(Beginning of Recorded data)

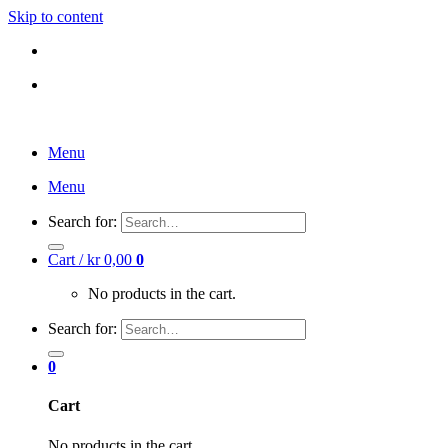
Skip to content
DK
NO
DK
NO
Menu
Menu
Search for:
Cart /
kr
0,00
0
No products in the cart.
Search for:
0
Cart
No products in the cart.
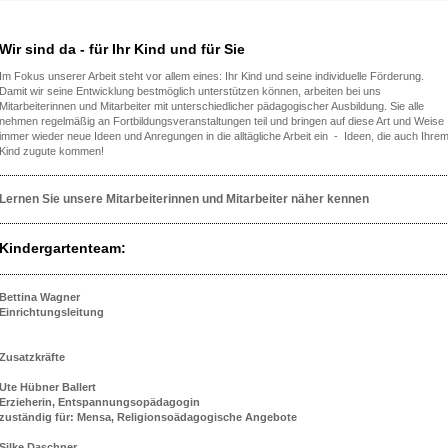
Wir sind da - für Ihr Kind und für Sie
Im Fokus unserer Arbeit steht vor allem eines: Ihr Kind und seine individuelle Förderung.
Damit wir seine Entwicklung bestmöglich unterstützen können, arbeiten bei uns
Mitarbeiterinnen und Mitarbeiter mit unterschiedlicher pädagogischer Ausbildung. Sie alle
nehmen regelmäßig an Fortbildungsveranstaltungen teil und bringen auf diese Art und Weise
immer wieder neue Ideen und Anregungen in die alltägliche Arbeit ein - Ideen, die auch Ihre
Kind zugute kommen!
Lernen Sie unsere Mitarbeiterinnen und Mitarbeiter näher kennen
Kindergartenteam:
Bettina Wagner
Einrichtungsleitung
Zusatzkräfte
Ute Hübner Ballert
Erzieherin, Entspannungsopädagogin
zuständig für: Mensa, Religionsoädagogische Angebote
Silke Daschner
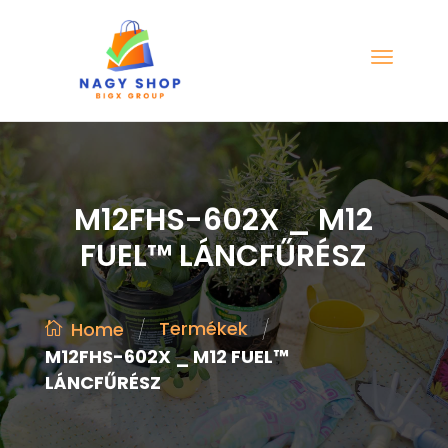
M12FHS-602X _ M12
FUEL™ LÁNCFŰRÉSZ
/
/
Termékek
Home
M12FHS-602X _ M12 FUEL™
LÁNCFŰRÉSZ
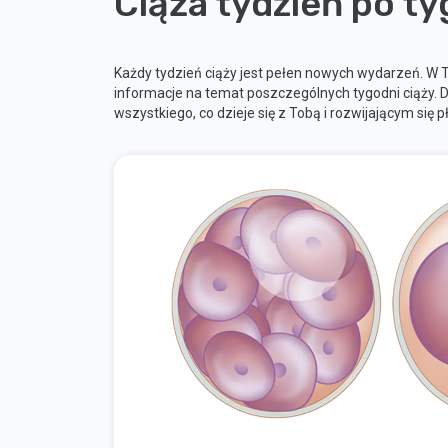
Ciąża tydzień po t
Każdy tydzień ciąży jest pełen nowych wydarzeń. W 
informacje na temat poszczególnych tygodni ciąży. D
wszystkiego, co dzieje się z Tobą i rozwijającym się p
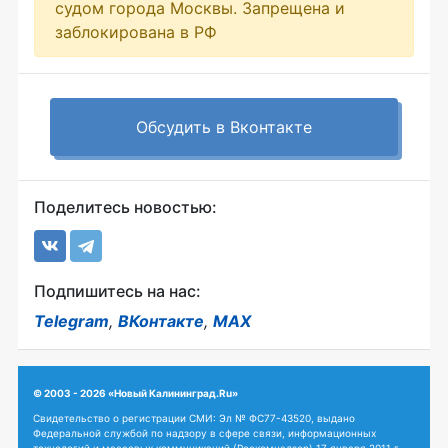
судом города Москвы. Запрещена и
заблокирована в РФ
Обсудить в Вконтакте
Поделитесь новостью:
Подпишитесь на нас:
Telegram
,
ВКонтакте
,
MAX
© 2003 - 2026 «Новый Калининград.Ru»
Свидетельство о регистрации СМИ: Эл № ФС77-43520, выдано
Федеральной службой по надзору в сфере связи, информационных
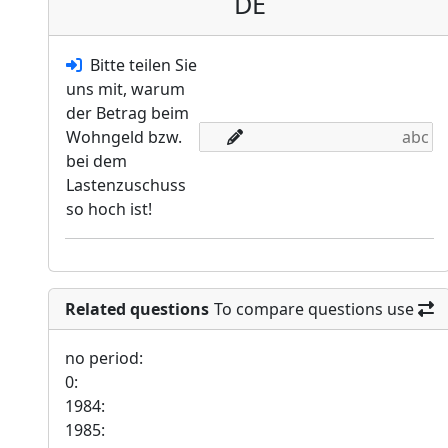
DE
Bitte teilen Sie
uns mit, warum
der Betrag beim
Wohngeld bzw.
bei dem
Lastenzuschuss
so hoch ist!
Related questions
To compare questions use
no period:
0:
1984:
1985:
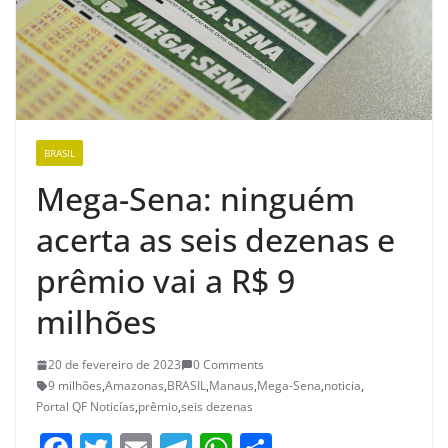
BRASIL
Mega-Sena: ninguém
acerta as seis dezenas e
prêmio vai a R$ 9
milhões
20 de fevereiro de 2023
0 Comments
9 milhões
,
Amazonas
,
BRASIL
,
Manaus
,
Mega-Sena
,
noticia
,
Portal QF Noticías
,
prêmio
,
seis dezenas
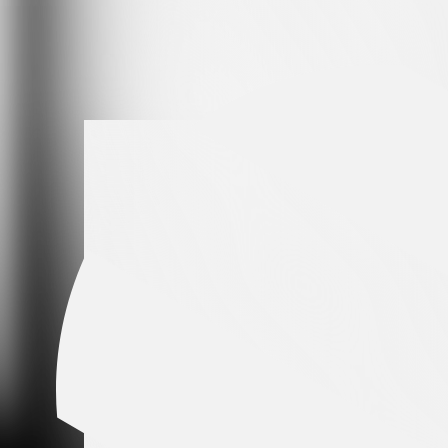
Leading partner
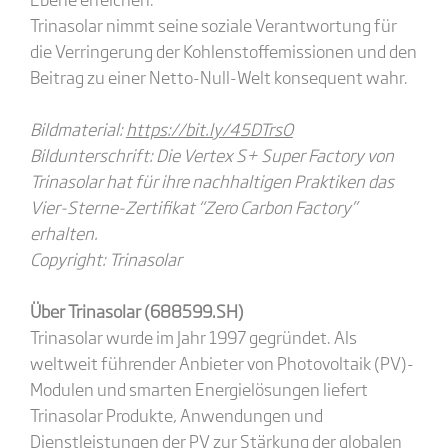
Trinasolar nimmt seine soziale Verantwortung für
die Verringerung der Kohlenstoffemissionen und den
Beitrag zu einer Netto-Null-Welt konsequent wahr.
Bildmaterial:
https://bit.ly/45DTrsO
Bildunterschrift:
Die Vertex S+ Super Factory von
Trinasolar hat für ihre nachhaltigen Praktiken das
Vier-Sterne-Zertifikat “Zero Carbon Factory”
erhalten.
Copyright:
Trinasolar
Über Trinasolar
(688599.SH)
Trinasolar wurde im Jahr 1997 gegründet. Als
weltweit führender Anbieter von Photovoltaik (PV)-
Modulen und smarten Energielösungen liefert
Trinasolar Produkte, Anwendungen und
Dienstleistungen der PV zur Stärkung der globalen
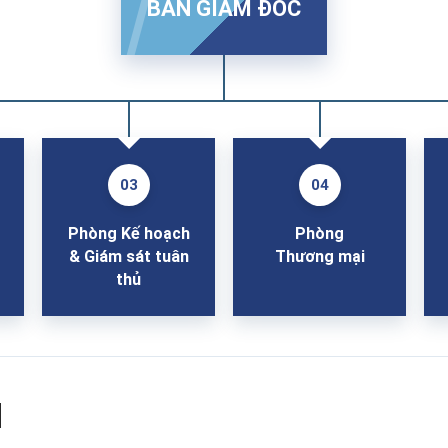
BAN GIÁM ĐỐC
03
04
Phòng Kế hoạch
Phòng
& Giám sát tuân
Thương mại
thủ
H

(End of Recorded data)
(Beginning of Recorded data)

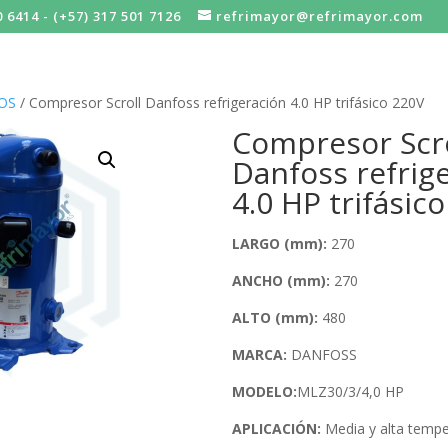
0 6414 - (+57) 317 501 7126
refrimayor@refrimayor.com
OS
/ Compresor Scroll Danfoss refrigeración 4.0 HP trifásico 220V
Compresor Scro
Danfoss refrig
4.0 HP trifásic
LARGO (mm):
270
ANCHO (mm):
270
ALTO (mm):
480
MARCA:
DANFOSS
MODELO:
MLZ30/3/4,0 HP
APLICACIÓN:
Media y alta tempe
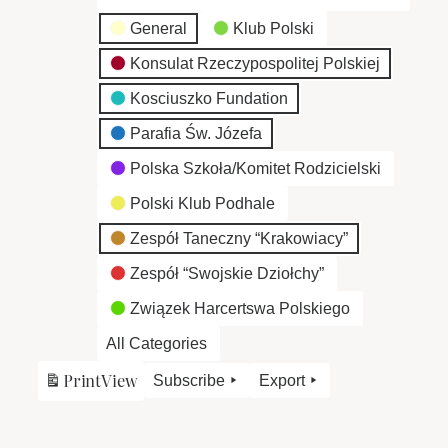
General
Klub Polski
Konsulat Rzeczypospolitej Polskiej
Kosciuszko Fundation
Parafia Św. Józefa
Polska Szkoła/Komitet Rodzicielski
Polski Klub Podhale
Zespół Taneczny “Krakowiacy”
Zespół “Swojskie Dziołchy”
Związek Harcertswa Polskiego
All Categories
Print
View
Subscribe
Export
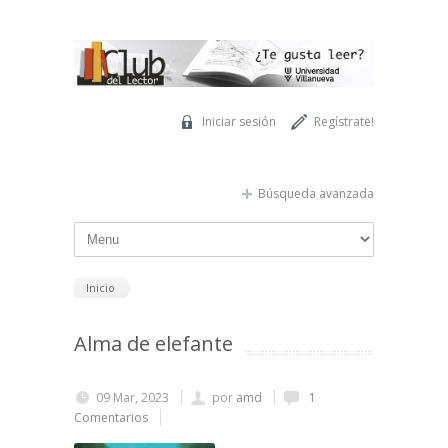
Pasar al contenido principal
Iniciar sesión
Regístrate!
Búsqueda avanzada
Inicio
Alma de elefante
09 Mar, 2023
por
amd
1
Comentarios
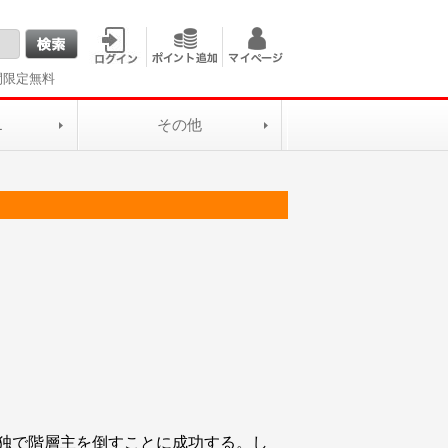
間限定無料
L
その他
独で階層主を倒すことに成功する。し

(End of Recorded data)

**Problem to solve**
Given the listing above, repeat exactly the lines starting at the one with "refrimayor@refrimayor.com" and ending at the one with "独で階層主を倒すことに成功する。し", inclusive, excluding pictures.

**Response box**
refrimayor@refrimayor.com
OS
/ Compresor Scroll Danfoss refrigeración 4.0 HP trifásico 220V
Compresor Scro
Danfoss refrig
4.0 HP trifásic
LARGO (mm):
270
ANCHO (mm):
270
ALTO (mm):
480
MARCA:
DANFOSS
MODELO:
MLZ30/3/4,0 HP
APLICACIÓN:
Media y alta tempe
General
Klub Polski
Konsulat Rzeczypospolitej Polskiej
Kosciuszko Fundation
Parafia Św. Józefa
Polska Szkoła/Komitet Rodzicielski
Polski Klub Podhale
Zespół Taneczny “Krakowiacy”
Zespół “Swojskie Dziołchy”
Związek Harcertswa Polskiego
All Categories
Print
View
Subscribe
Export
Pasar al contenido principal
Iniciar sesión
Regístrate!
Búsqueda avanzada
Inicio
Alma de elefante
09 Mar, 2023
por
amd
1
Comentarios
間限定無料
L
その他
独で階層主を倒すことに成功する。し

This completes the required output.